# Have any of you seen this?



## ElIngeniero (Feb 7, 2008)

I thought some of you may enjoy this.


----------



## tgeb (Feb 9, 2006)

Seen it! I *own* it!


Only my, "Original Contract" is sunk, and the "Change Order" is taking on water, and listing to one side. :turned:




But it must be nice to have a setup like that guy has, good for him. :thumbup:


----------



## Bill (Mar 30, 2006)

Love it!
Notice the dinghy is the original and the yacht is the change order?
Wish I had his customer!


----------



## woodchuck2 (Feb 27, 2008)

Truth is stranger than fiction :thumbsup:, nice rides!!


----------



## ElIngeniero (Feb 7, 2008)

For some of the other trades here--is it true that plumbers, electricians, etc. make nothing on change orders? A buddy of mine is a plumber and he was telling me that he makes good money at contract price but takes a beating on any change orders, etc. That seems a little backwards to me.


----------



## muddinman04 (Jun 24, 2008)

It can be a little tricky doing extra work around here anymore. It used to be that you could do work based on a written PO from the superintendent but it has changed in the last few years. 
I now have to get written permission from the president or vice president of construction to perform the change order work. 
Sometimes I will get a verbal go ahead from the VP but it could take 2 or 3 weeks to process the request, then I usually have to wait 30 days to get paid. 
This is how most of the developers work around here
I believe my big boat would have to be named *contract*!


----------



## Noodle (Feb 19, 2008)

I have seen in some contracts that it states you can only add a certain % to a change order so alot of times you make little to nothing. I am relating this to jobs where they want it unit priced so they know all the labor pricing, material pricing and equipment pricing already.


----------



## MC Excavating (Jan 26, 2006)

When I used to be an estimator for a large union fence company, I learned how to make more money on change orders. Often in the contract or the specifications it would say that you could only mark up materials and labor 10% to 15% on change orders. When a change order was needed I would have to submit a break down of the cost and only show it being that it was marked up 10% or whatever. 
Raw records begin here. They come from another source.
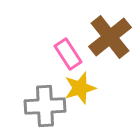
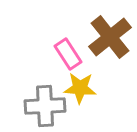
yellow star: rotated 20 degrees clockwise
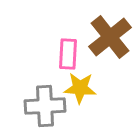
pink rectangle: rotated 36 degrees clockwise
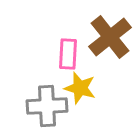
yellow star: rotated 12 degrees clockwise
gray cross: moved 2 px right
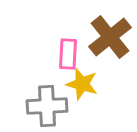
yellow star: moved 2 px right, 4 px up
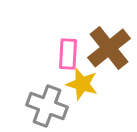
brown cross: moved 1 px left, 11 px down
gray cross: rotated 24 degrees clockwise
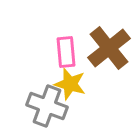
pink rectangle: moved 2 px left, 2 px up; rotated 8 degrees counterclockwise
yellow star: moved 12 px left
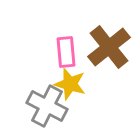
brown cross: moved 1 px up
gray cross: rotated 6 degrees clockwise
Fine, show them what they want to see. A 10% mark up on materials, labor, and equipment. All you do is inflate all your costs higher on equipment and material and maybe adding a few hours of labor and then only showing a 10% markup. Since this was a union company everybody knew what union wages where, so you couldn't monkey with those.

My point is that they don't know what your materials or equipment cost you. You just show them a higher cost than it would actually cost you.

So I would end up making a 70% to 150% mark up after the job cost report was done.

I'm not sure if this is ethical, but I don't think its ethical to limit you to a 10% mark up once you get the job. When you originally figured the original contract with 20% to 30% mark up.

I was taught to not go lower than 20% mark up on any jobs unless it was a job that was worth $500,000 up to the millions. Yes, there where jobs with millions of dollars worth of fence, like prisons and Nascar tracks.
Then less than 20% mark up was considered acceptable. Also if the materials far exceeded the cost of labor. Materials are what they are. The labor is what can screw you. 

For example, I once had a high security crash gate that was to be installed at a very busy airport. This gate was designed for the firetrucks to crash out to a plane crash outside the airport but not allow anyone to be able to crash in. The cost of the gate was like $40,000 but only $10,000 to install, so less than 20% mark up was considered acceptable because there was very little risk in the labor to install and we would be making a good profit just on the cost of the gate. 

If a job had more labor than material costs I might put a 50% or higher mark up because if I misjudged how much labor was involved I would be screwed. So, more risk meant higher mark up. For example labor intensive fence would be on a hillside where no equipment could get to and everything had to be dragged up by hand and the footings had to be jack hammered into rock just for basic 6' high chain link fence.


----------